Legal Matters: A look at the changes made to veterans pensions in October

When the Veterans Administration changed the eligibility rules for veterans pensions in October 2018, some veterans were left scratching their heads.

The changes — and what they will mean to new pension applicants, were on the minds of local residents — at a recent seniors luncheon in Westminster.


Vietnam-era veterans are moving into senior citizen status, and many may need VA pensions for retirement income.

The rules changes will affect whether new applicants can qualify for military pension benefits. Those already receiving pensions are not affected by the changes, according to information from the VA,

The type of pensions affected by the changes are those available to eligible veterans who served in wartime and did not receive an other-than-honorable discharge. Surviving spouses may receive the pensions, if their spouses were eligible.

The rules changes adopted by the VA will make the pensions somewhat similar to Medicaid qualifications, because rules now impose net worth limits that make the pensions more need-based than in the past.

Major changes:

There is now a net worth limit for eligibility; before, there was none.
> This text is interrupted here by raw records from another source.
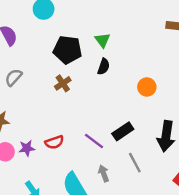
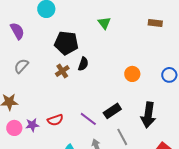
green triangle: (102, 40) -> (104, 23), moved
black semicircle: (104, 67) -> (83, 64), moved

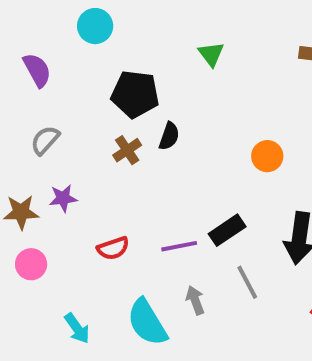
purple line: (88, 119) -> (179, 246), turned -48
purple star: (32, 125) -> (63, 198), moved

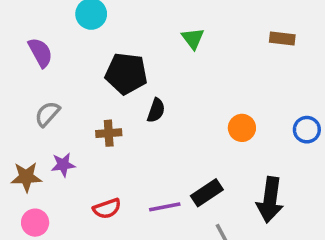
brown cross: (127, 150) -> (109, 133), moved, turned 30

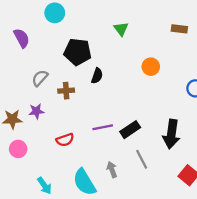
gray semicircle: (47, 114) -> (40, 78), moved
orange circle: (242, 128) -> (151, 67), moved
purple line: (165, 207) -> (103, 127), moved

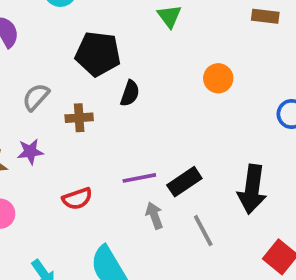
gray arrow: (112, 170) -> (154, 216), moved

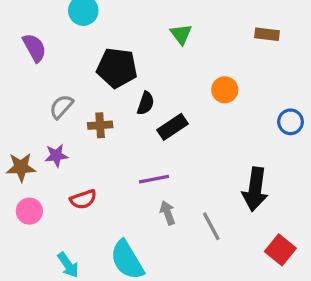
black rectangle: (184, 182) -> (173, 127), moved
red semicircle: (77, 199) -> (83, 199), moved

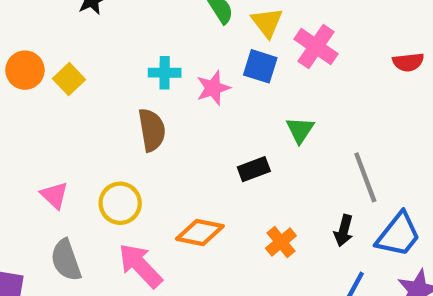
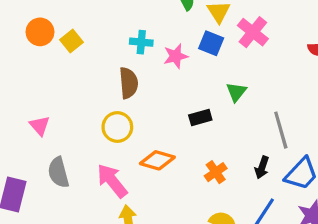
pink triangle: (54, 195) -> (40, 126), moved
yellow circle: (120, 203) -> (117, 127), moved

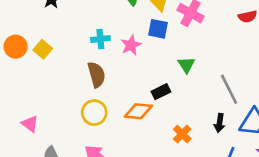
orange diamond: (157, 160) -> (138, 111), moved

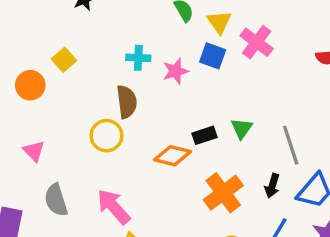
orange circle: (16, 47) -> (30, 85), moved
green triangle: (186, 65) -> (242, 128), moved
yellow circle: (94, 113) -> (106, 136), moved
orange cross: (182, 134) -> (223, 193), size x1.6

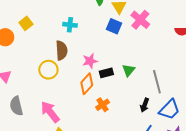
pink star: (176, 71) -> (90, 61), moved
orange diamond: (172, 156) -> (87, 84), turned -65
orange cross: (223, 193) -> (103, 105), moved, size x0.6

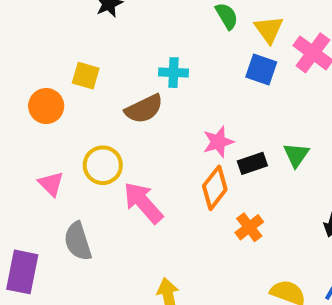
yellow square: (26, 23) -> (86, 76), turned -32
brown semicircle: (62, 50) -> (144, 109), moved, turned 72
yellow circle: (48, 70) -> (103, 165), moved
pink arrow: (50, 112) -> (143, 203), moved

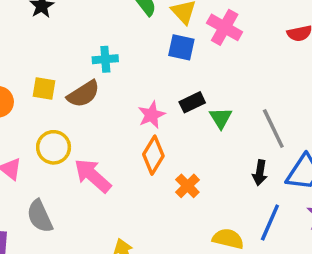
yellow square: (86, 76) -> (44, 89), moved
black rectangle: (252, 163) -> (192, 102), moved

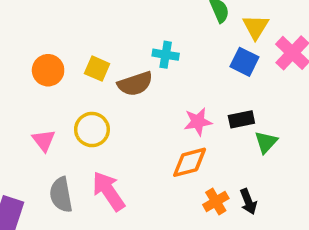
orange diamond: (153, 155) -> (190, 162), turned 30
black arrow: (260, 173) -> (248, 202), moved, turned -45
pink arrow: (93, 176) -> (108, 191), moved

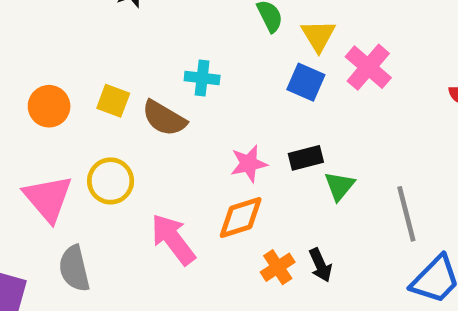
brown semicircle: (135, 84) -> (164, 118), turned 52
pink triangle: (44, 140) -> (48, 198), size x1.6
pink arrow: (108, 191) -> (173, 239), moved

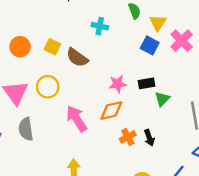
cyan cross: (202, 78) -> (100, 26), moved

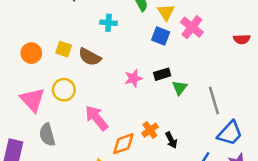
orange diamond: (111, 111) -> (123, 144), moved
black arrow: (149, 138) -> (171, 140), moved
To qualify, an applicant can have a maximum net worth of $127,061 for 2019 (the amount changes from year to year) in countable assets. Net worth means the total of an applicant’s assets and annual income.

Some assets are excluded from the net worth calculation. For example, a veteran’s primary residence is excluded, regardless of its value, if the residential lot is not larger than two acres.

There is now a 36-month “lookback” to determine whether an applicant disposed of assets for less than fair market value during that period. Before, there was no lookback for disposal of assets. If the applicant disposed of assets at less than market value, the VA assumes he was trying to spend down to the level that would qualify him for a pension. The VA may impose a penalty period of ineligibility, which can be up to five years.

To calculate a penalty against an applicant, the VA uses the pension rate — $2,230 per month this year. The agency divides the value of the disposed assets by that rate, and the result will be the number of months the veteran or surviving spouse will be ineligible for a pension.

So if a veteran disposed of $50,000 in assets at less than market value, he would be ineligible for a pension for approximately 22 months.

Many individuals who commented on the changes at hearings held before the new rules were adopted expressed the view that veterans should be entitled to pensions without needs-based qualifications because they contributed to the pension system during their military service.

In a statement on the Federal Register website cited above, the VA acknowledged that veterans served their country during a period of war, but stated that a VA pension is not a benefit that military personnel contributed directly to during their service.